→ What needs to be done:
Report each line of the entries that includes "probabilidades" by copying it.

→ Given data:

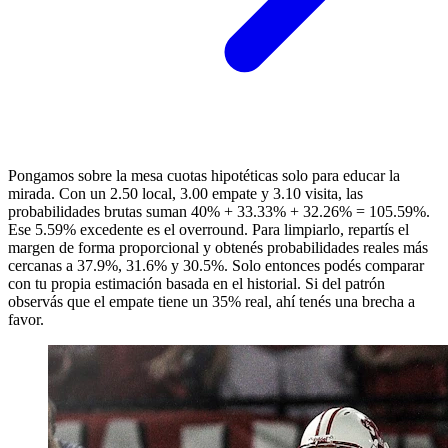
Pongamos sobre la mesa cuotas hipotéticas solo para educar la
mirada. Con un 2.50 local, 3.00 empate y 3.10 visita, las
probabilidades brutas suman 40% + 33.33% + 32.26% = 105.59%.
Ese 5.59% excedente es el overround. Para limpiarlo, repartís el
margen de forma proporcional y obtenés probabilidades reales más
cercanas a 37.9%, 31.6% y 30.5%. Solo entonces podés comparar
con tu propia estimación basada en el historial. Si del patrón
observás que el empate tiene un 35% real, ahí tenés una brecha a
favor.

→ Response to the task:
probabilidades brutas suman 40% + 33.33% + 32.26% = 105.59%.
margen de forma proporcional y obtenés probabilidades reales más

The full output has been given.